L’Union européenne a décidé, vendredi 14 août, de sanctionner la répression en Biélorussie après la réélection contestée du président Alexandre Loukachenko.

« L’UE va maintenant lancer un processus de sanctions contre les responsables des violences, arrestations et fraudes liées à l’élection » présidentielle en Biélorussie, a annoncé la ministre des Affaires étrangères suédoise, Ann Linde, à l’issue d’une vidéoconférence avec ses homologues.

« Nous assistons à un terrorisme d’État en Biélorussie. C’est clairement inacceptable en Europe au XXIe siècle », a dénoncé le chef de la diplomatie du Luxembourg Jean Asselborn.

La France est « pleinement engagée sur le principe de sanctions individuelles ciblées et le soutien aux droits et aux libertés du peuple biélorusse », a assuré le Secrétaire d’État français aux Affaires européennes Clément Beaune dans un message sur son compte twitter.

Une liste de personnes accusées d’avoir organisé et procédé à la répression en Biélorussie va être établie et elle sera soumise pour approbation aux États membres.

Plan de médiation

La Biélorussie est toujours sous le coup d’un embargo sur les ventes d’armes et de matériel pouvant être utilisé pour la répression. Quatre personnes sont déjà interdites de séjour dans l’UE et leurs avoirs ont été gelés depuis 2016. Les nouveaux noms s’ajouteront à cette liste.

L’UE veut forcer le président Loukachenko à s’engager sur un plan de médiation en trois points proposé par la Lettonie, la Lituanie et la Pologne, voisins de la Biélorussie.
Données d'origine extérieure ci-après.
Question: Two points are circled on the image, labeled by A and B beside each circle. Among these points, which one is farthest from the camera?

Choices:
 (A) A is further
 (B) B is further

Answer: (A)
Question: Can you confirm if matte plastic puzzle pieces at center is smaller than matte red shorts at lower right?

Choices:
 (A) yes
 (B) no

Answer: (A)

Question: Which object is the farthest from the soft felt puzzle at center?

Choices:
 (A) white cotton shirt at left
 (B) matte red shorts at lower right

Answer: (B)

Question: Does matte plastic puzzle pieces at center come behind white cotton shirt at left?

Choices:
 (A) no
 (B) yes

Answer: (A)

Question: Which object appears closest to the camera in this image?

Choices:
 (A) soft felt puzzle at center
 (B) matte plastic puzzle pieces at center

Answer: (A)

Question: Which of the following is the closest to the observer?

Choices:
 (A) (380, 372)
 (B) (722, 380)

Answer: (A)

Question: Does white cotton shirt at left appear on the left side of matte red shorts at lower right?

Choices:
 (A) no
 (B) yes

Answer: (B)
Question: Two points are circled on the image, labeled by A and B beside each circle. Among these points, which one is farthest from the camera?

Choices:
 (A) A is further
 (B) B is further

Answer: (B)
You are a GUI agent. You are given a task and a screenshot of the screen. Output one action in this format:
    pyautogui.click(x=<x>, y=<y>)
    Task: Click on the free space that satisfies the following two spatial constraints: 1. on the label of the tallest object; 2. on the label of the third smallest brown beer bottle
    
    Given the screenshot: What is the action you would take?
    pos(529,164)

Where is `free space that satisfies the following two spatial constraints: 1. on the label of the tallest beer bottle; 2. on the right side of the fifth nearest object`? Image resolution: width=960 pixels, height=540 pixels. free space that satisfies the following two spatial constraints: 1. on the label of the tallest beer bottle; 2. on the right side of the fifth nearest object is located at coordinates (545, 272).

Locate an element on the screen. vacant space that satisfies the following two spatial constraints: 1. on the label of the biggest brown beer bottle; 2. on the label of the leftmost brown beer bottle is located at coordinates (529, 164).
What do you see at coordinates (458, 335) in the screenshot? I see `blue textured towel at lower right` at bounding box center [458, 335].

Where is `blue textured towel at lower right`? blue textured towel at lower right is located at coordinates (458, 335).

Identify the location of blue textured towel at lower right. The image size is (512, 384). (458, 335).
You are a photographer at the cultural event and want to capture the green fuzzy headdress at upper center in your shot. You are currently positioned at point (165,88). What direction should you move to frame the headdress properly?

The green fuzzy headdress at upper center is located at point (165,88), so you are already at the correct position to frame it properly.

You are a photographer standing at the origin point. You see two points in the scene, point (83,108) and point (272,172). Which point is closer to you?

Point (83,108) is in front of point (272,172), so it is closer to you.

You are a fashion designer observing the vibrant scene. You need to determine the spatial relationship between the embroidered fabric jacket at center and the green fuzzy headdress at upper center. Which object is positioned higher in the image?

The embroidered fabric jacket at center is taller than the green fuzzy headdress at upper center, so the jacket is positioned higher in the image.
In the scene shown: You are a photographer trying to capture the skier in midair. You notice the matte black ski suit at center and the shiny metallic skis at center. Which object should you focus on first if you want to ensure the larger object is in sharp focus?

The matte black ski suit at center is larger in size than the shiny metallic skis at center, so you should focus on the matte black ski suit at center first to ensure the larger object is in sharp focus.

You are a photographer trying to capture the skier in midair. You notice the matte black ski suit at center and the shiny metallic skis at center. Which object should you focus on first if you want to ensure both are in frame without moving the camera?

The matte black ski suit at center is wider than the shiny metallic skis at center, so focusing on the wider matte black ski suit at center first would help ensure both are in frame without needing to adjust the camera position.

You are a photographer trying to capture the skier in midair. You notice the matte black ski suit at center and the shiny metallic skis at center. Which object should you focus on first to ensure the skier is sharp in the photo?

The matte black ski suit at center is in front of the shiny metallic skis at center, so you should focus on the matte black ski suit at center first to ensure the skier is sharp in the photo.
La Pologne a préconisé vendredi l’organisation de nouvelles élections. « Elles doivent être équitables, avec des observateurs d’autres pays », a demandé le Premier ministre Mateusz Morawiecki.

L’opposante biélorusse Svetlana Tikhanovskaïa, réfugiée en Lituanie après avoir contesté la victoire d’Alexandre Loukachenko, a appelé vendredi à des « manifestations pacifiques » dans son pays durant le week-end.
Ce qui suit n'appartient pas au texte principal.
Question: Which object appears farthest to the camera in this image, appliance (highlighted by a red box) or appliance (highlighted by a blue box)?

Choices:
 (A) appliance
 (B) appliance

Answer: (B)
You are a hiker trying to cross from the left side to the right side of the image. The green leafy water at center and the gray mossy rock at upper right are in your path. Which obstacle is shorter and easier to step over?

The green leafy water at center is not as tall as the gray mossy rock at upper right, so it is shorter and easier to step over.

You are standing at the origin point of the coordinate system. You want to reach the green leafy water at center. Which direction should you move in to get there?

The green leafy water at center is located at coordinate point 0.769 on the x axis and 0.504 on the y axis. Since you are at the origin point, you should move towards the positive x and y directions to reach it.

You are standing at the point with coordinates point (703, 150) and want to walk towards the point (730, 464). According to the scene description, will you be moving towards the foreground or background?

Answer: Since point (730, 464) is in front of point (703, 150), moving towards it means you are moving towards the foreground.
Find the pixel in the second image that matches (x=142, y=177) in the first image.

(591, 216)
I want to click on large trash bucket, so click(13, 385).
Des milliers de manifestants ont été relâchés vendredi 14 août, alors que l’UE menaçait de punir la Biélorussie pour les fraudes lors de la présidentielle et la brutalité contre les opposants. Beaucoup témoignent avoir été battus ou torturés.

Des plaies mal refermées, d’énormes hématomes, des récits d’horreur. La brutalité de la répression post-électorale est apparue au grand jour, hier, à Minsk, alors que bon nombre des 7 000 manifestants arrêtés depuis lundi 11 août ont été libérés par le régime.

” On nous a battus sans arrêt, on était obligés de rester debout toute la nuit et on pouvait entendre les femmes crier sous les coups.” C’est une cruauté incompréhensible, témoignait un homme soigné devant le centre de détention Okrestina où des dizaines de bénévoles d’ONG et de simples citoyens attendaient avec des vivres, de l’eau, des compresses désinfectantes et des bandages.